The Knights of Holy Wisdom
In commemorating the Martyrdom of Jaques de Molay and the Holy Templars,
we do not so much commemorate their martyrdom but their legacy of the Gnosis
to us, their heirs. The Gnosis of which they were the custodians might
be symbolized in the image of an underground stream traveling through time
and geography to surface and appear at various times in history. The Templars
then are one such upwellings or surfacings of the Gnosis within the various
and superficially dissimilar trappings of time and culture.
Like many potent symbols of the Gnosis, the legacy of the Templars must
be approached as a mystery rather than a collection of historical facts
or various opinions about who they were. They bear both a historical dimension
and a mythical dimension. Historically, the Templars were a military monastic
order of knights charged with defending pilgrims on their way to the Holy
Land in Jerusalem. They were called the Knights of the Temple of Jerusalem.
The historical and worldly facts concerning the Templars are not that impressive
or inspiring. Their military campaigns in the middle east were mostly failures,
as measured by the ambitions of the Roman Catholic Church. Their greatest
claim to fame, according to historians, was that of serving as the first
bankers. Yet, in a mythic dimension, they have served as a potent symbol
of the guardianship of an esoteric and secret Gnosis. They are immortalized
in the Grail story of Wolfram von Eschenbach as the custodians of the Holy
Grail. Their rule was written by St. Bernard of Clairveaux, who himself
was a mystic and devotee of Sophia in the Wisdom tradition. The mythic
image of the Templar adept who is a keeper of the ancient wisdom of the
East still lives in the hearts of the people of France. In the Templars
travels to the holy land it is quite possible that they came into contact
with a number of Gnostic-oriented groups, such as the Johannite Order of
Oriental Christians, the Nazoreans, the Mandaeans and other esoteric traditions
of the Middle East, and thereby came across such an ancient stream of Gnosis.
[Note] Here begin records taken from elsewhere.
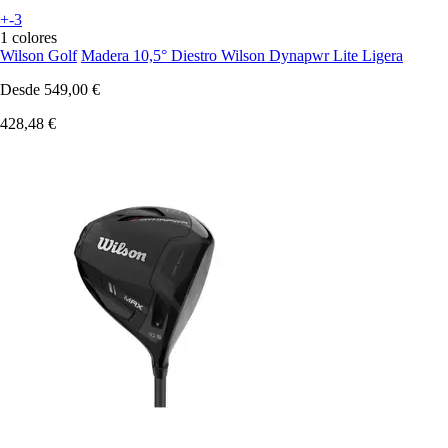
+-3
1 colores
Wilson Golf
Madera 10,5° Diestro Wilson Dynapwr Lite Ligera
Desde
549,00 €
428,48 €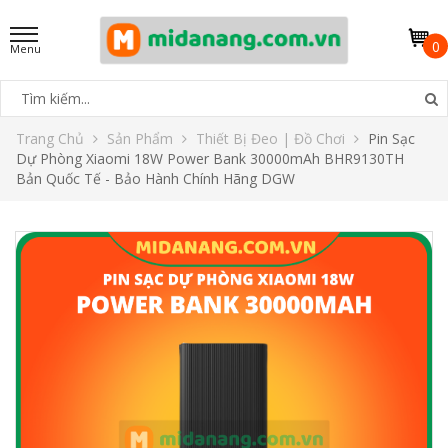
0
Trang Chủ
Sản Phẩm
Thiết Bị Đeo | Đồ Chơi
Pin Sạc
Dự Phòng Xiaomi 18W Power Bank 30000mAh BHR9130TH
Bản Quốc Tế - Bảo Hành Chính Hãng DGW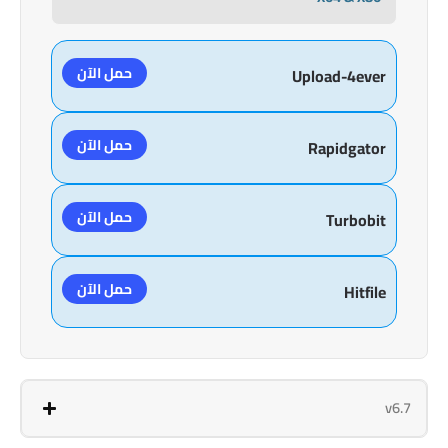
حمل الآن
Upload-4ever
حمل الآن
Rapidgator
حمل الآن
Turbobit
حمل الآن
Hitfile
v6.7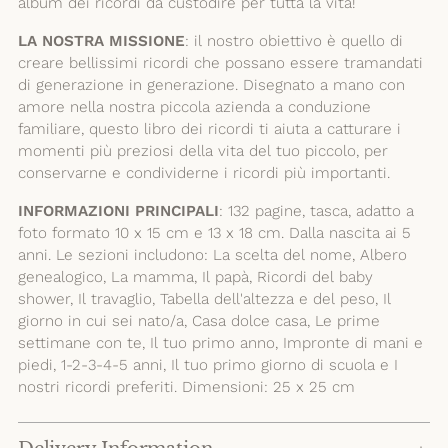
album dei ricordi da custodire per tutta la vita!
LA NOSTRA MISSIONE
: il nostro obiettivo è quello di
creare bellissimi ricordi che possano essere tramandati
di generazione in generazione. Disegnato a mano con
amore nella nostra piccola azienda a conduzione
familiare, questo libro dei ricordi ti aiuta a catturare i
momenti più preziosi della vita del tuo piccolo, per
conservarne e condividerne i ricordi più importanti.
INFORMAZIONI PRINCIPALI
: 132 pagine, tasca, adatto a
foto formato 10 x 15 cm e 13 x 18 cm. Dalla nascita ai 5
anni. Le sezioni includono: La scelta del nome, Albero
genealogico, La mamma, Il papà, Ricordi del baby
shower, Il travaglio, Tabella dell'altezza e del peso, Il
giorno in cui sei nato/a, Casa dolce casa, Le prime
settimane con te, Il tuo primo anno, Impronte di mani e
piedi, 1-2-3-4-5 anni, Il tuo primo giorno di scuola e I
nostri ricordi preferiti. Dimensioni: 25 x 25 cm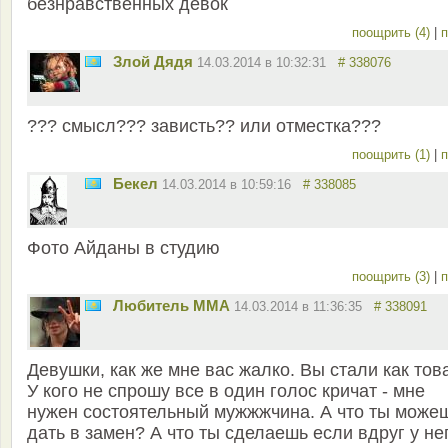
безнравственных девок
поощрить (4)
|
п
Злой Дядя
14.03.2014 в 10:32:31
# 338076
??? смысл??? зависть?? или отместка???
поощрить (1)
|
п
Бекел
14.03.2014 в 10:59:16
# 338085
Фото Айданы в студию
поощрить (3)
|
п
Любитель ММА
14.03.2014 в 11:36:35
# 338091
Девушки, как же мне вас жалко. Вы стали как тов
У кого не спрошу все в один голос кричат - мне
нужен состоятельный мужжжчина. А что ты може
дать в замен? А что ты сделаешь если вдруг у не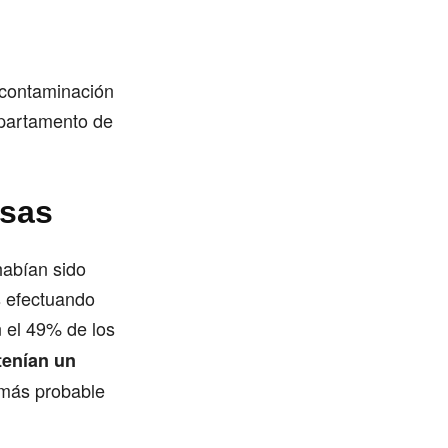
 contaminación
epartamento de
osas
habían sido
s efectuando
n el 49% de los
tenían un
 más probable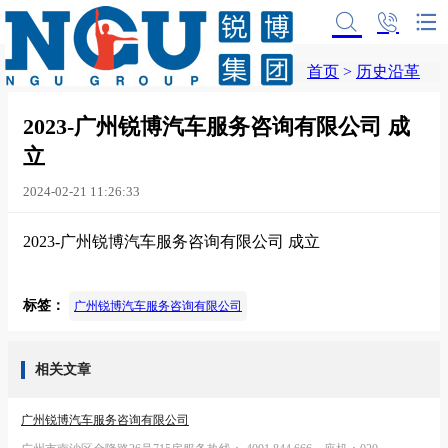
首页
>
历史沿革
2023-广州锐博汽车服务咨询有限公司 成
立
2024-02-21 11:26:33
2023-广州锐博汽车服务咨询有限公司 成立
标签：
广州锐博汽车服务咨询有限公司
相关文章
广州锐博汽车服务咨询有限公司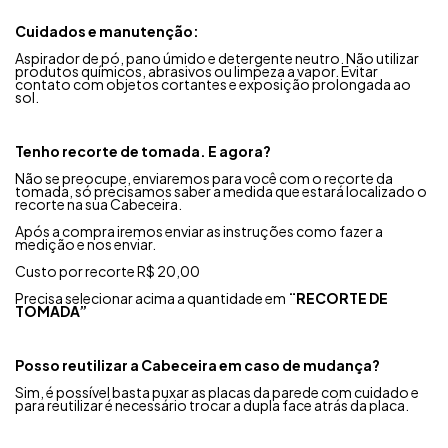
Cuidados e manutenção:
Aspirador de pó, pano úmido e detergente neutro.
Não utilizar
produtos químicos, abrasivos ou limpeza a vapor.
Evitar
contato com objetos cortantes e exposição prolongada ao
sol.
Tenho recorte de tomada. E agora?
Não se preocupe, enviaremos para você com o recorte da
tomada, só precisamos saber a medida que estará localizado o
recorte na sua Cabeceira.
Após a compra iremos enviar as instruções como fazer a
medição e nos enviar.
Custo por recorte R$ 20,00
Precisa selecionar acima a quantidade em
¨RECORTE DE
TOMADA”
Posso reutilizar a Cabeceira em caso de mudança?
Sim, é possível basta puxar as placas da parede com cuidado e
para reutilizar é necessário trocar a dupla face atrás da placa.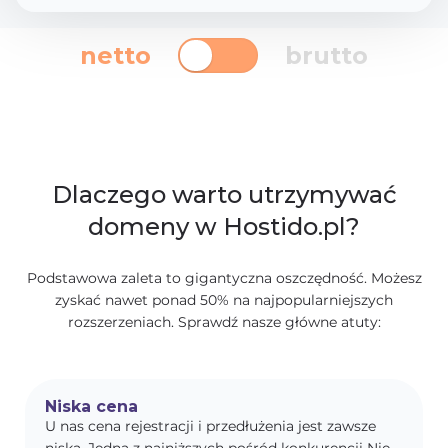
netto
brutto
Dlaczego warto utrzymywać
domeny w Hostido.pl?
Podstawowa zaleta to gigantyczna oszczędność. Możesz
zyskać nawet ponad 50% na najpopularniejszych
rozszerzeniach. Sprawdź nasze główne atuty:
Niska cena
U nas cena rejestracji i przedłużenia jest zawsze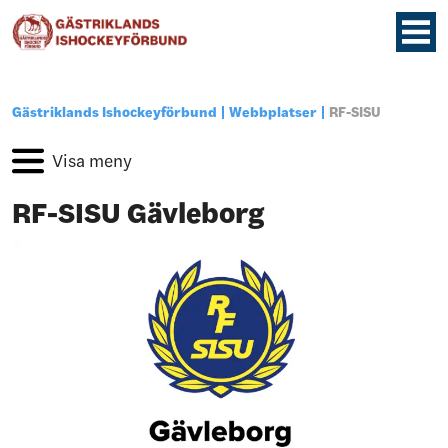
Gästriklands Ishockeyförbund
Webbplatser
RF-SISU
RF-SISU Gävleborg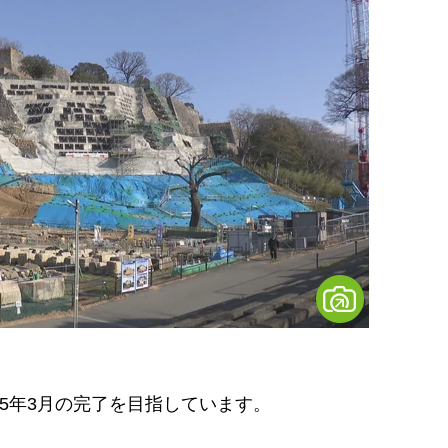
5年3月の完了を目指しています。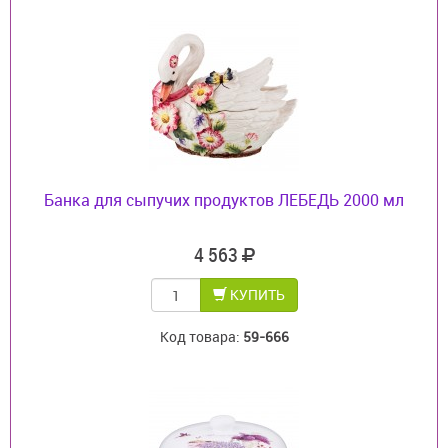
Банка для сыпучих продуктов ЛЕБЕДЬ 2000 мл
4 563
КУПИТЬ
Код товара:
59-666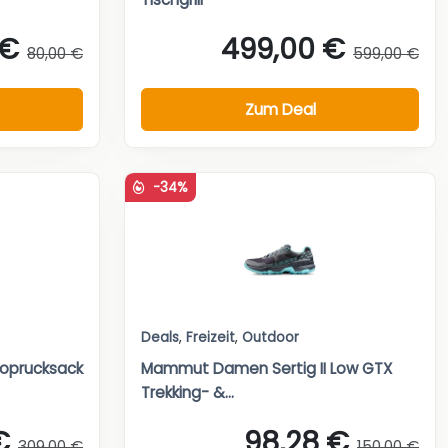
 €
499,00 €
80,00 €
599,00 €
Zum Deal
-34%
Deals
,
Freizeit
,
Outdoor
toprucksack
Mammut Damen Sertig II Low GTX
Trekking- &...
€
98,28 €
309,00 €
150,00 €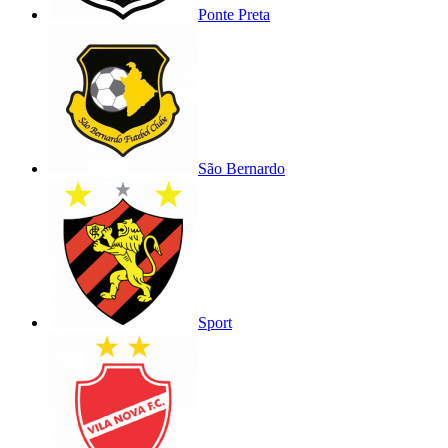
Ponte Preta
São Bernardo
Sport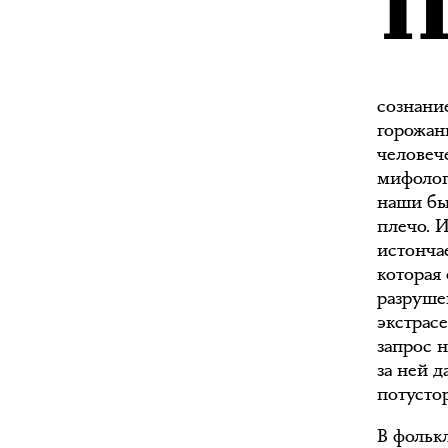
сознани
горожан
человеч
мифолог
наши бы
плечо. 
истончае
которая
разруше
экстрас
запрос н
за ней 
потусто
В фолькл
From this may have developed a small enclave within the order who sought
secretly to preserve these esoteric teachings and practices.
As a monastic order of traveling knights, they not only left their families
but also their homelands to defend the passage to the Holy land. The standard
which they wore was a red cross on a white tabard. In this way they left
their families and took up their crosses to follow the road to the Holy
City, Jerusalem. It is within this light that we might interpret the following
saying from the Gospel of Thomas.
Jesus said: Whoever does not hate his father and mother will not be
able to be a disciple to me, and whoever does not hate his brethren and
sisters and does not take up his cross will not be worthy of me.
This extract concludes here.